None of that comes from picking a framework. It comes from thinking clearly about what the user actually needs, where the cost is, and where AI earns its place versus where it adds latency and expense for no reason.
That’s the job. Not deploying models. Deciding when to call them.
What I’d Do Differently
The architecture assumes “2 hours per day on context reconstruction and admin” is the real pain. That’s a category-level statistic — true in aggregate, but not necessarily true for any specific sales motion or team structure.
Before committing to the memory layer design, I’d run two weeks of session recordings with AEs at one target company. I want to know where the time actually goes. Is it pre-call prep? Post-call notes? Handoff documentation? Or is it something else entirely — like finding the right contact when a deal goes quiet? The system could be right about the problem space and wrong about which moment matters most for this specific user.

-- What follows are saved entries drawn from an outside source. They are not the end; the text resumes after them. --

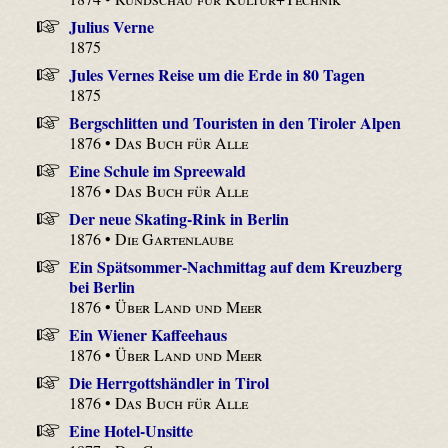
Julius Verne
1875
Jules Vernes Reise um die Erde in 80 Tagen
1875
Bergschlitten und Touristen in den Tiroler Alpen
1876 •
Das Buch für Alle
Eine Schule im Spreewald
1876 •
Das Buch für Alle
Der neue Skating-Rink in Berlin
1876 •
Die Gartenlaube
Ein Spätsommer-Nachmittag auf dem Kreuzberg
bei Berlin
1876 •
Über Land und Meer
Ein Wiener Kaffeehaus
1876 •
Über Land und Meer
Die Herrgottshändler in Tirol
1876 •
Das Buch für Alle
Eine Hotel-Unsitte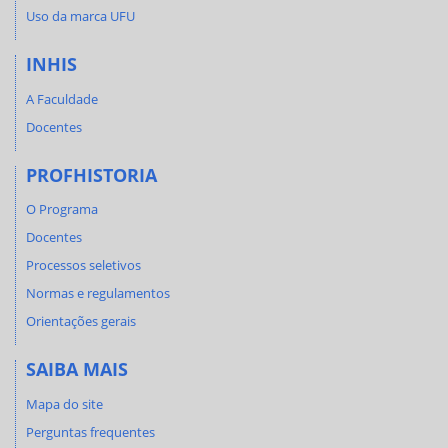
Uso da marca UFU
INHIS
A Faculdade
Docentes
PROFHISTORIA
O Programa
Docentes
Processos seletivos
Normas e regulamentos
Orientações gerais
SAIBA MAIS
Mapa do site
Perguntas frequentes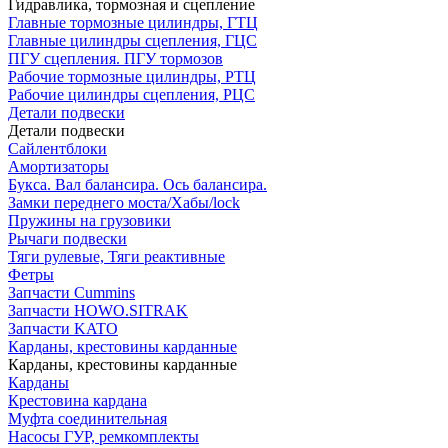
Гидравлика, тормозная и сцепление
Главные тормозные цилиндры, ГТЦ
Главные цилиндры сцепления, ГЦС
ПГУ сцепления. ПГУ тормозов
Рабочие тормозные цилиндры, РТЦ
Рабочие цилиндры сцепления, РЦС
Детали подвески
Детали подвески
Cайлентблоки
Амортизаторы
Букса. Вал балансира. Ось балансира.
Замки переднего моста/Хабы/lock
Пружины на грузовики
Рычаги подвески
Тяги рулевые, Тяги реактивные
Фетры
Запчасти Cummins
Запчасти HOWO.SITRAK
Запчасти KATO
Карданы, крестовины карданные
Карданы, крестовины карданные
Карданы
Крестовина кардана
Муфта соединительная
Насосы ГУР, ремкомплекты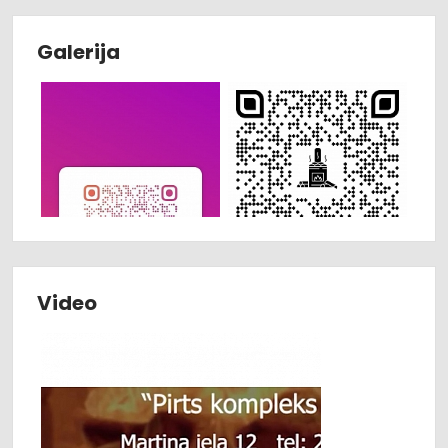
Galerija
Video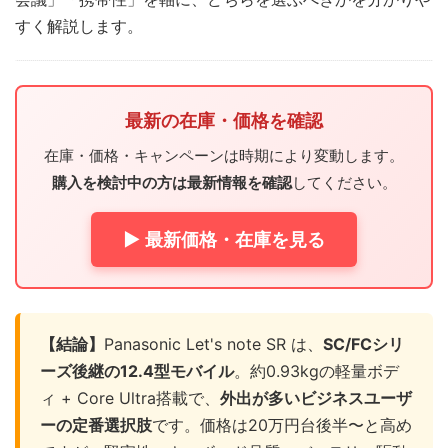
すく解説します。
最新の在庫・価格を確認
在庫・価格・キャンペーンは時期により変動します。
購入を検討中の方は最新情報を確認
してください。
▶ 最新価格・在庫を見る
【結論】
Panasonic Let's note SR は、
SC/FCシリ
ーズ後継の12.4型モバイル
。約0.93kgの軽量ボデ
ィ + Core Ultra搭載で、
外出が多いビジネスユーザ
ーの定番選択肢
です。価格は20万円台後半〜と高め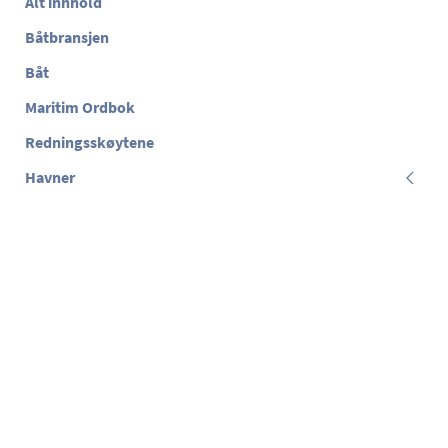
Alt innhold
Båtbransjen
Båt
Maritim Ordbok
Redningsskøytene
Havner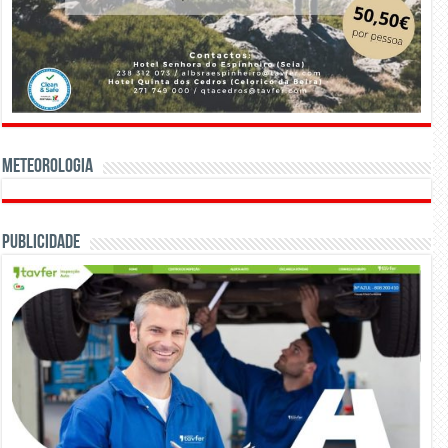
Meteorologia
Publicidade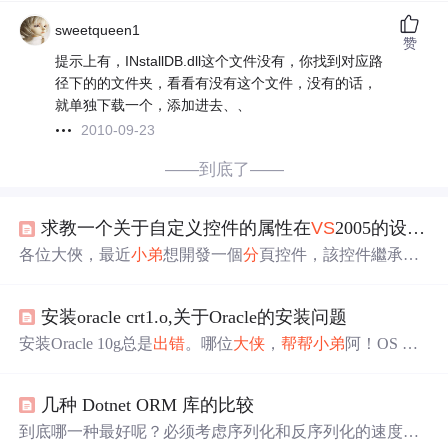
sweetqueen1
赞
提示上有，INstallDB.dll这个文件没有，你找到对应路
径下的的文件夹，看看有没有这个文件，没有的话，
就单独下载一个，添加进去、、
2010-09-23
——到底了——
求教一个关于自定义控件的属性在
VS
2005的设计器中有时候报错的问题
各位大俠，最近
小弟
想開發一個
分
頁控件，該控件繼承了
Repeater控件，我在類裏面定義了幾個
分
頁的屬性，當我把
這個自定義控件拉到
VS
2005的某個頁面，並用設計器顯
安装oracle crt1.o,关于Oracle的安装问题
示，它有時候會報錯，即控件顯示不出來，在設計器中顯
示，出現這種情況時，我把
VS
2005關閉，然後再開起來，
安装Oracle 10g总是
出错
。哪位
大侠
，
帮帮
小弟
阿！OS ：
它有變好了！我想請問一下，是什麼原因引起的呢？是我
Solaris 10错误内容：JScript code:/bin/chmod 755 /export/hom
的
VS
2005的問題，還是我的代碼那裏沒有處理好呢？設計
e/app/oracle/OraHome-1/bin/- Linking tnslsnrrm -f tnslsnr/usr/cc
器出錯畫面：類代碼如下（...
几种 Dotnet ORM 库的比较
s/bin/ld -o tnslsnr -L/export/home/app/oracle/Ora...
到底哪一种最好呢？必须考虑序列化和反序列化的速度要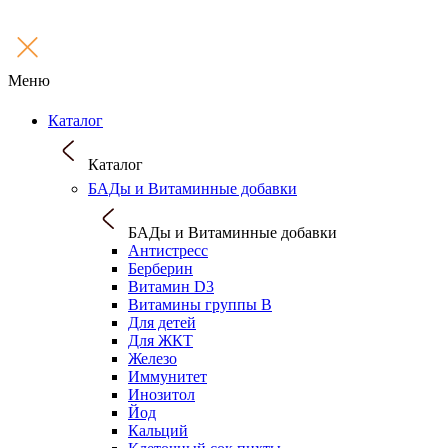
Меню
Каталог
Каталог
БАДы и Витаминные добавки
БАДы и Витаминные добавки
Антистресс
Берберин
Витамин D3
Витамины группы B
Для детей
Для ЖКТ
Железо
Иммунитет
Инозитол
Йод
Кальций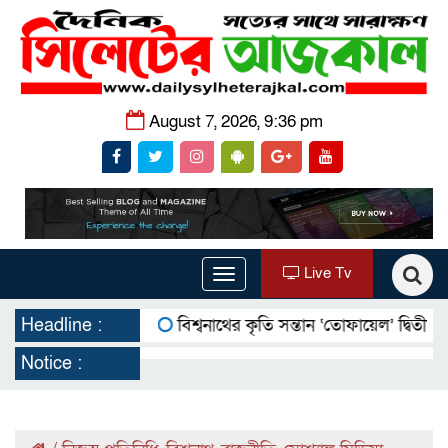
August 7, 2026, 9:36 pm
Live Tv
Toggle
navigation
Headline :
বিশ্বনাথের কৃতি সন্তান ‘তোফায়েল’ দ্বিতীয় বারের মত
Notice :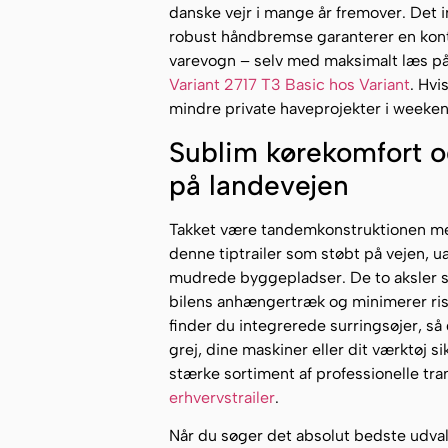
danske vejr i mange år fremover. De
robust håndbremse garanterer en kontr
varevogn – selv med maksimalt læs på v
Variant 2717 T3 Basic hos Variant
. Hvi
mindre private haveprojekter i weeken
Sublim kørekomfort og 
på landevejen
Takket være tandemkonstruktionen med 
denne tiptrailer som støbt på vejen, u
mudrede byggepladser. De to aksler si
bilens anhængertræk og minimerer risik
finder du integrerede surringsøjer, så
grej, dine maskiner eller dit værktøj s
stærke sortiment af professionelle tra
erhvervstrailer
.
Når du søger det absolut bedste udva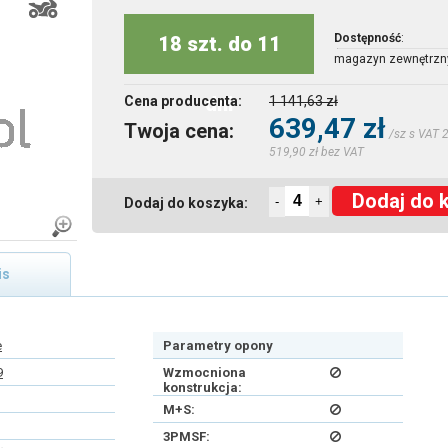
Dostępność
:
18 szt. do 11
magazyn zewnętrzn
dni
Cena producenta:
1 141,63 zł
639,47 zł
Twoja cena:
/sz s VAT 
519,90 zł bez VAT
Dodaj do 
-
+
Dodaj do koszyka:
is
e
Parametry opony
9
Wzmocniona
konstrukcja:
M+S:
3PMSF: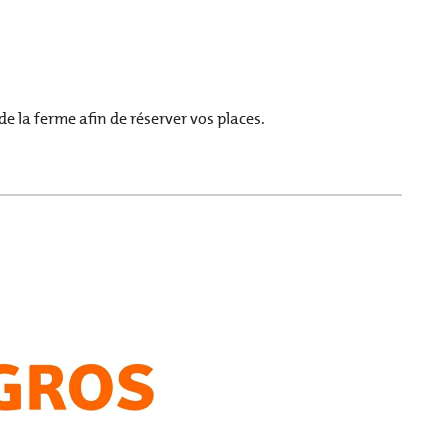
 la ferme afin de réserver vos places.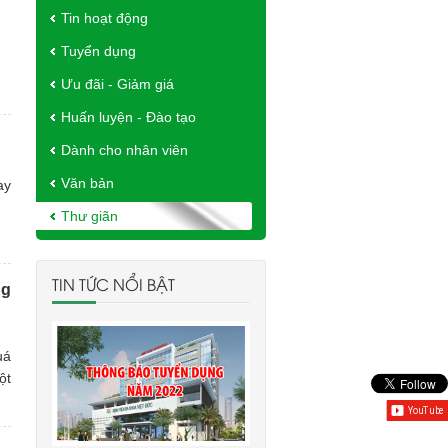
Tin hoạt động
Tuyển dụng
Ưu đãi - Giảm giá
Huấn luyện - Đào tạo
Dành cho nhân viên
Văn bản
ay
Thư giãn
TIN TỨC NỔI BẬT
ng
uá
ột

The other thing I’d revisit: the monitoring feed surfaces risk but doesn’t help the rep act. The brief says “call Priya today.” It doesn’t say what to say, given everything the system knows. That’s a second layer — context-aware suggested talking points — and it’s probably where the most time is actually saved. I’d validate that assumption before building it, not after.
The prototype is a working React application with four hero screens: the deal intelligence feed, pre-call brief, post-call action panel, and handoff brief modal. It runs on dummy data — Zephyr Technologies, AE Arjun Sharma, six active deals including Acme Corp at proposal stage.